Work order → From the entries below, write out exactly the lines between the line holding "Hos BabyTrold forstår" and the line holding "Giấy xác nhận", inclusive, excluding any pictures.

(Page-level text extractions)
******************************

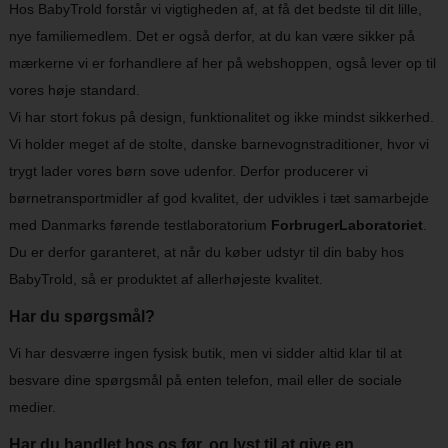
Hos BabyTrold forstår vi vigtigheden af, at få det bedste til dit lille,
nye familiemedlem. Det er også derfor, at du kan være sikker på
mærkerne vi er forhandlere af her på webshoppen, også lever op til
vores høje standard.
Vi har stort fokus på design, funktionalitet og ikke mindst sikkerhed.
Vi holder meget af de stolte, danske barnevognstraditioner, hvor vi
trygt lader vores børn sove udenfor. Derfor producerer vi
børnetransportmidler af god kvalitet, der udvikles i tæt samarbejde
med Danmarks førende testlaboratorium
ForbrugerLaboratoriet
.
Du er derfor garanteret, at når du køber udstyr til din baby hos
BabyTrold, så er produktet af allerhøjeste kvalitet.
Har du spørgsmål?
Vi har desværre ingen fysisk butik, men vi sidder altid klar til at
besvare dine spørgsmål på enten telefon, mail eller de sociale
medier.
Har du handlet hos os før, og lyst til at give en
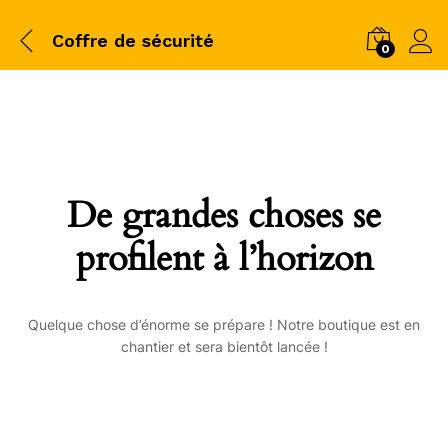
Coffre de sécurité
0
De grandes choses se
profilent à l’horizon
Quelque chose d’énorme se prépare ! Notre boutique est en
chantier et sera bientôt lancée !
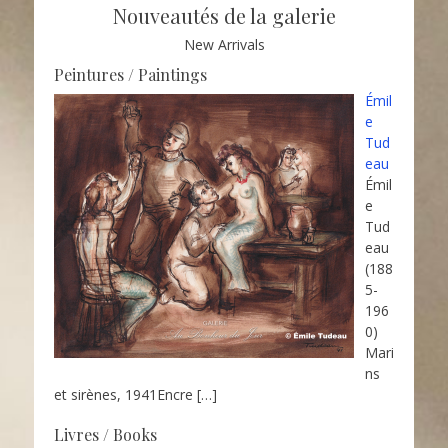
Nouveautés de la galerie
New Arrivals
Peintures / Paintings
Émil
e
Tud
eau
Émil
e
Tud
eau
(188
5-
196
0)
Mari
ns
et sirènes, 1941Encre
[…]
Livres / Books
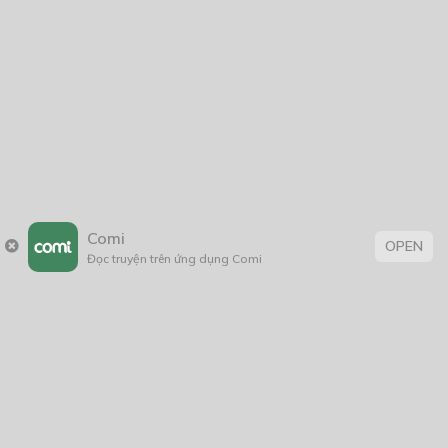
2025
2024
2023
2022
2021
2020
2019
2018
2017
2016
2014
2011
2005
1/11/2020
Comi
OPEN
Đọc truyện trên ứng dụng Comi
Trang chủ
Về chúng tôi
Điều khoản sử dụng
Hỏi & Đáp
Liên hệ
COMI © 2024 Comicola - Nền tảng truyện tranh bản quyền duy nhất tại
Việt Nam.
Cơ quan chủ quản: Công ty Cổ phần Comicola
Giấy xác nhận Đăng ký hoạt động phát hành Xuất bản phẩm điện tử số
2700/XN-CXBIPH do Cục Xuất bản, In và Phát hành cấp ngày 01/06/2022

******************************

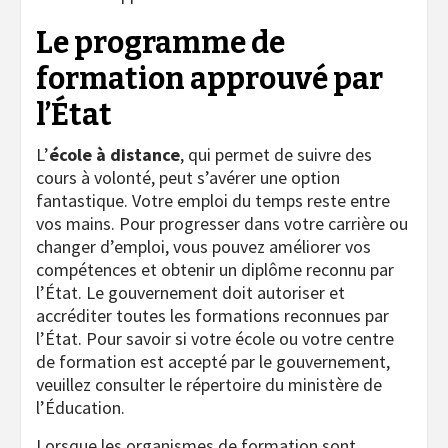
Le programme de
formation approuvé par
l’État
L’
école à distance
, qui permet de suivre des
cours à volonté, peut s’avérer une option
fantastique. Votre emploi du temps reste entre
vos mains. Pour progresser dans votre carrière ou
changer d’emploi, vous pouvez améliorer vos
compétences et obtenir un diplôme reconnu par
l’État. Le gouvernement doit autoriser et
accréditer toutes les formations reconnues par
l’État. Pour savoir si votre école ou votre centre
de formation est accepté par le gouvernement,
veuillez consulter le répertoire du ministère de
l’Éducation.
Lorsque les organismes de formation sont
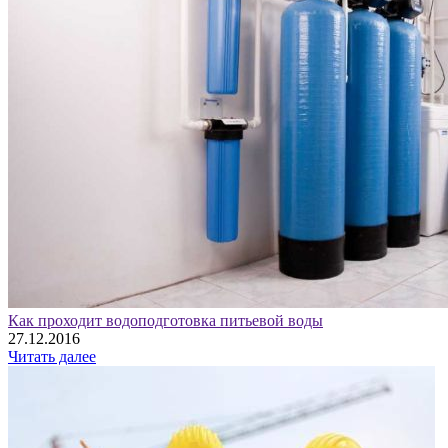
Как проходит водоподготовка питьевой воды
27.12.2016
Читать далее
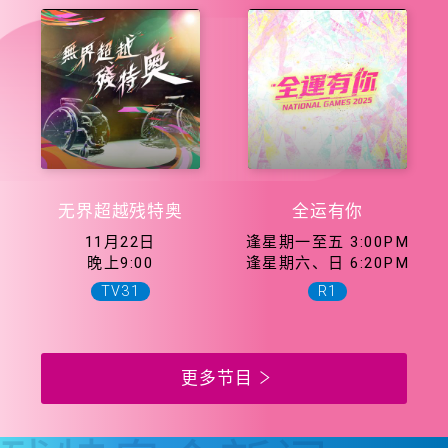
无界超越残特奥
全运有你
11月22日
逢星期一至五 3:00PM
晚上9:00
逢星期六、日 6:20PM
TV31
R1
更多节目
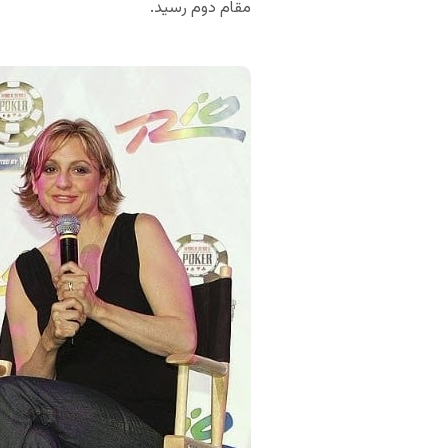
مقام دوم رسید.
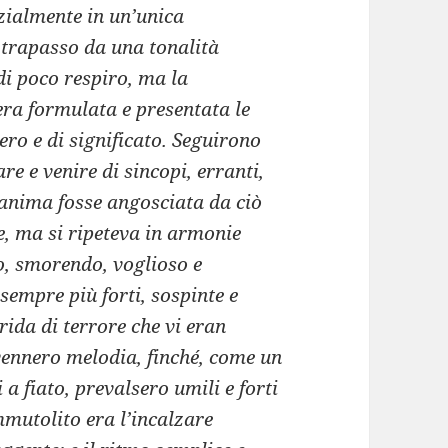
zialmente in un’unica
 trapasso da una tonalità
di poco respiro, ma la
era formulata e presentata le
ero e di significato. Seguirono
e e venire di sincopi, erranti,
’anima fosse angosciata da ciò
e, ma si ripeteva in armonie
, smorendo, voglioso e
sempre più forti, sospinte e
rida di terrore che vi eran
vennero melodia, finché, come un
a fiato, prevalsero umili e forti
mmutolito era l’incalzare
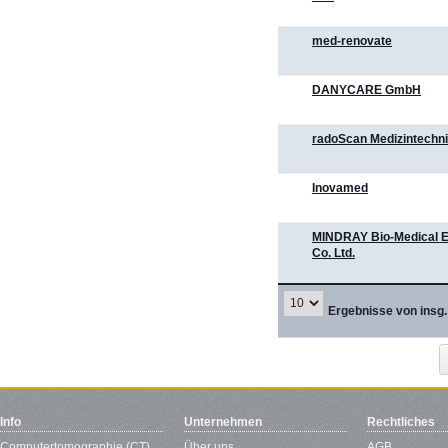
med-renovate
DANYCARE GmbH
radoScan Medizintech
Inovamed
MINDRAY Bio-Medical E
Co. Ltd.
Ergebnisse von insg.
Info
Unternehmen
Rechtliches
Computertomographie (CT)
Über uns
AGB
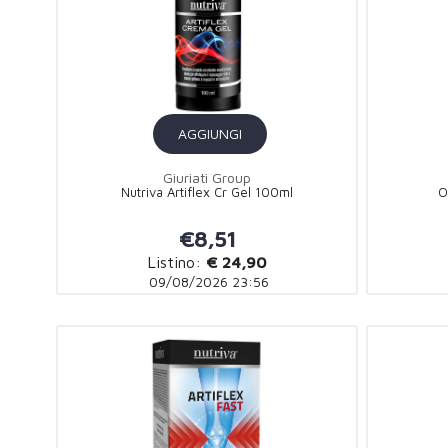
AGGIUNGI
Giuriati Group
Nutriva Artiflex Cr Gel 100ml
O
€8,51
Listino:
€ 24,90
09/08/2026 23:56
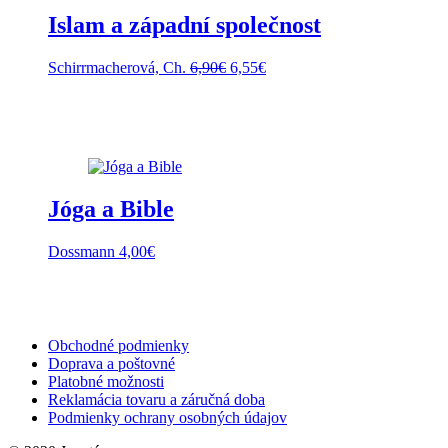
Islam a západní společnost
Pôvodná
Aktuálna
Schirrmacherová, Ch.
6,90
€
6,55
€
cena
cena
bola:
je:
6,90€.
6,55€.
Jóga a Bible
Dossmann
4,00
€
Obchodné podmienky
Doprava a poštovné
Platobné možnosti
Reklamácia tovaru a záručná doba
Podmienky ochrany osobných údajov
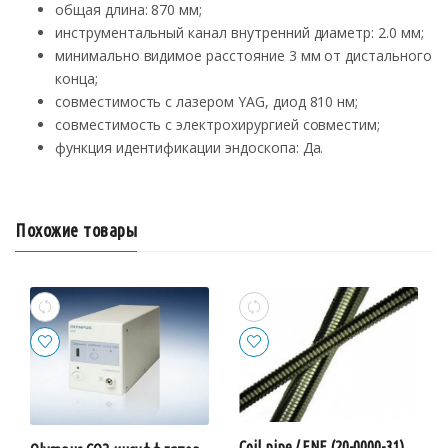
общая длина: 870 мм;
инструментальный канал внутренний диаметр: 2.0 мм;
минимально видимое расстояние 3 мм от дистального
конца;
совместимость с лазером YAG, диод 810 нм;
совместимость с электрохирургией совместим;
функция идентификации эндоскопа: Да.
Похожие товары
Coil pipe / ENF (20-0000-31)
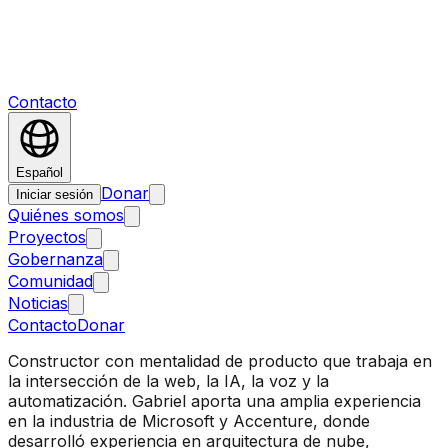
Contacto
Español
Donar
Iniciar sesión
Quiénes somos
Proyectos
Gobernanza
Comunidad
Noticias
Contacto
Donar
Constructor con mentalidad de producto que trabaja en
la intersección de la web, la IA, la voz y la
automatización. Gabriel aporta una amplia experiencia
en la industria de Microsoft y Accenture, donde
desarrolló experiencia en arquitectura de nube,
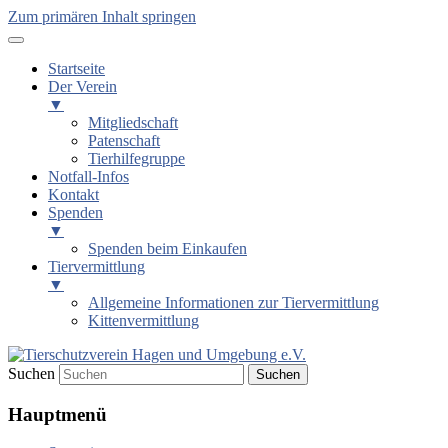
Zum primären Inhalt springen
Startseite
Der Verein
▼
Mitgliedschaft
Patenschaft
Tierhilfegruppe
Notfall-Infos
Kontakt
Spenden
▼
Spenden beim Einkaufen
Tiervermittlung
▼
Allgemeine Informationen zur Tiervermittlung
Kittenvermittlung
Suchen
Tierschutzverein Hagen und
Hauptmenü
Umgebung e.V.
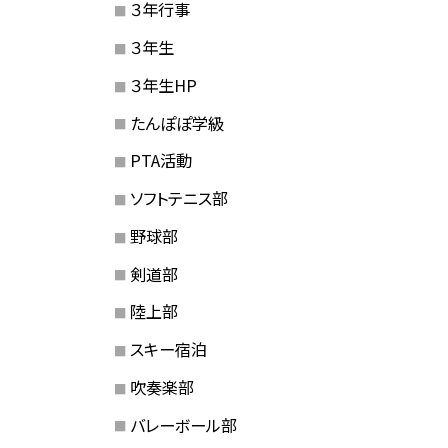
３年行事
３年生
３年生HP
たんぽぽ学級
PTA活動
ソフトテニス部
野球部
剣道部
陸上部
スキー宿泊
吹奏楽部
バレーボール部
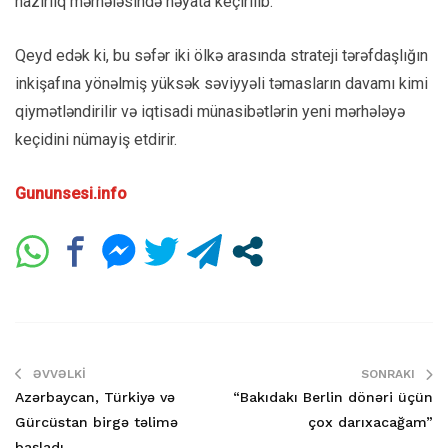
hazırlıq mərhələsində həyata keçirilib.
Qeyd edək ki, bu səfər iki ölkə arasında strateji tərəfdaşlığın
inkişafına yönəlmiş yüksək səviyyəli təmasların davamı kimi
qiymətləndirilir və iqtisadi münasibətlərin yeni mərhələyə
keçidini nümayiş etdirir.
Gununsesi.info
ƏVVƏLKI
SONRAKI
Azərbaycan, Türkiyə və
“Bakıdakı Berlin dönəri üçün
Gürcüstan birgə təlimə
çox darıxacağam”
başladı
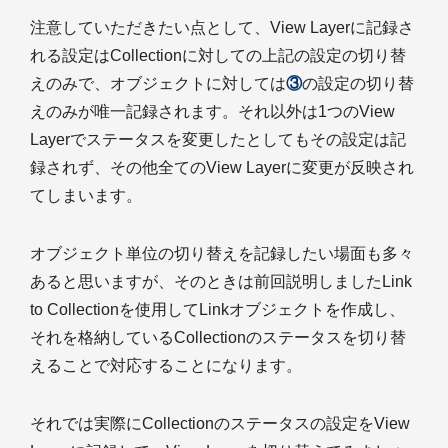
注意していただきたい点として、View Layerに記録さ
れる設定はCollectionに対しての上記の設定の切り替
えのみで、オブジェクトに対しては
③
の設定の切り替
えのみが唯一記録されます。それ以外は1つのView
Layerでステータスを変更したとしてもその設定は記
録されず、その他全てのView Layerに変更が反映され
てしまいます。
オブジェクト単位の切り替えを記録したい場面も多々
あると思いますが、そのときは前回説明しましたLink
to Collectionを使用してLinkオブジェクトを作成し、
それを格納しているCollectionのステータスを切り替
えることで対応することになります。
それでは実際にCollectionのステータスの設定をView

******************************

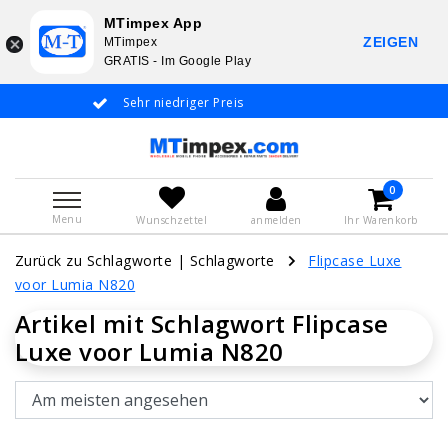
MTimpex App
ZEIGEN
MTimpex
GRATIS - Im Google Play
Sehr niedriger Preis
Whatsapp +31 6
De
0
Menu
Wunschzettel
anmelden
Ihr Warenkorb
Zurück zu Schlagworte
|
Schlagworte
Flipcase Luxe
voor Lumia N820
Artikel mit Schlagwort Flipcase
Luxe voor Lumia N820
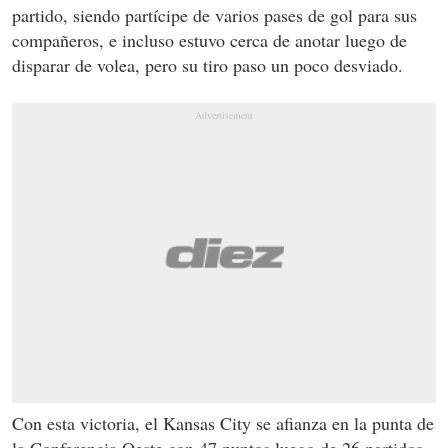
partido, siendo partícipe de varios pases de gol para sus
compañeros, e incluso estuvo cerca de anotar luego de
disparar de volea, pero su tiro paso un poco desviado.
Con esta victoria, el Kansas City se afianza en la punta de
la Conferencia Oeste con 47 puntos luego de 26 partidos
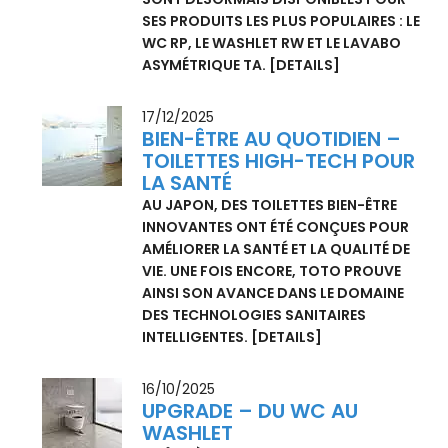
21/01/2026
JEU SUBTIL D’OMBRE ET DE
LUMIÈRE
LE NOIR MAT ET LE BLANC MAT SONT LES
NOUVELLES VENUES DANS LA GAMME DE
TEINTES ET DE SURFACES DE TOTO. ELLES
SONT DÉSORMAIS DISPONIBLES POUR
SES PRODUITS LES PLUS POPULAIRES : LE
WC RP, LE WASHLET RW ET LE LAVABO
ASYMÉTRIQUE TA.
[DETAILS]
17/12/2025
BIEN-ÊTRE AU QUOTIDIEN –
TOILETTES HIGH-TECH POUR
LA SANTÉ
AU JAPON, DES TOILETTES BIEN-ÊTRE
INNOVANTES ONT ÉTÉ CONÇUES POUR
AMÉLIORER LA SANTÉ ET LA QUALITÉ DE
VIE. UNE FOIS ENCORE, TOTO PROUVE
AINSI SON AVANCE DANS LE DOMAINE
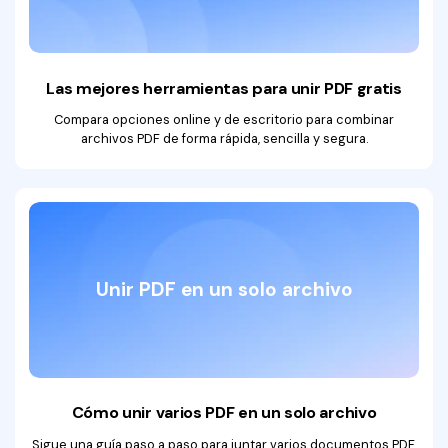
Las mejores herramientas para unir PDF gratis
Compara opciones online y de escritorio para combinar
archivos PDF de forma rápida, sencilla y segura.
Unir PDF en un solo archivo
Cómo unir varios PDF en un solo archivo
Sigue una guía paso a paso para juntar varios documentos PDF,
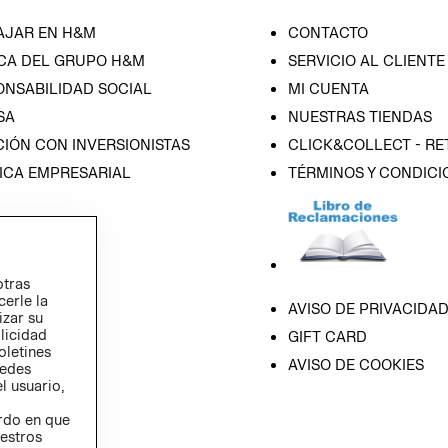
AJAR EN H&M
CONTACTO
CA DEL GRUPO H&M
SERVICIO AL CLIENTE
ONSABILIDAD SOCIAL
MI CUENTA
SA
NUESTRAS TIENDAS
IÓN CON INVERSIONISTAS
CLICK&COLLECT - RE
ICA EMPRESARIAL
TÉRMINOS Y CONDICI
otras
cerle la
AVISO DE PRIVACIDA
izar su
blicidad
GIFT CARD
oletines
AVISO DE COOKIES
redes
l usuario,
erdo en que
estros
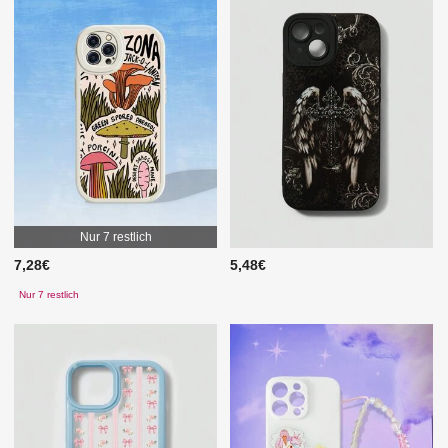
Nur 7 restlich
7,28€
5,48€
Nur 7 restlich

******************************

Task output →
Hos BabyTrold forstår vi vigtigheden af, at få det bedste til dit lille,
nye familiemedlem. Det er også derfor, at du kan være sikker på
mærkerne vi er forhandlere af her på webshoppen, også lever op til
vores høje standard.
Vi har stort fokus på design, funktionalitet og ikke mindst sikkerhed.
Vi holder meget af de stolte, danske barnevognstraditioner, hvor vi
trygt lader vores børn sove udenfor. Derfor producerer vi
børnetransportmidler af god kvalitet, der udvikles i tæt samarbejde
med Danmarks førende testlaboratorium
ForbrugerLaboratoriet
.
Du er derfor garanteret, at når du køber udstyr til din baby hos
BabyTrold, så er produktet af allerhøjeste kvalitet.
Har du spørgsmål?
Vi har desværre ingen fysisk butik, men vi sidder altid klar til at
besvare dine spørgsmål på enten telefon, mail eller de sociale
medier.
Har du handlet hos os før, og lyst til at give en
Coffre de sécurité
0
De grandes choses se
profilent à l’horizon
Quelque chose d’énorme se prépare ! Notre boutique est en
chantier et sera bientôt lancée !
Nouveautés de la galerie
New Arrivals
Peintures / Paintings
Émil
e
Tud
eau
Émil
e
Tud
eau
(188
5-
196
0)
Mari
ns
et sirènes, 1941Encre
[…]
Livres / Books
2025
2024
2023
2022
2021
2020
2019
2018
2017
2016
2014
2011
2005
1/11/2020
Comi
OPEN
Đọc truyện trên ứng dụng Comi
Trang chủ
Về chúng tôi
Điều khoản sử dụng
Hỏi & Đáp
Liên hệ
COMI © 2024 Comicola - Nền tảng truyện tranh bản quyền duy nhất tại
Việt Nam.
Cơ quan chủ quản: Công ty Cổ phần Comicola
Giấy xác nhận Đăng ký hoạt động phát hành Xuất bản phẩm điện tử số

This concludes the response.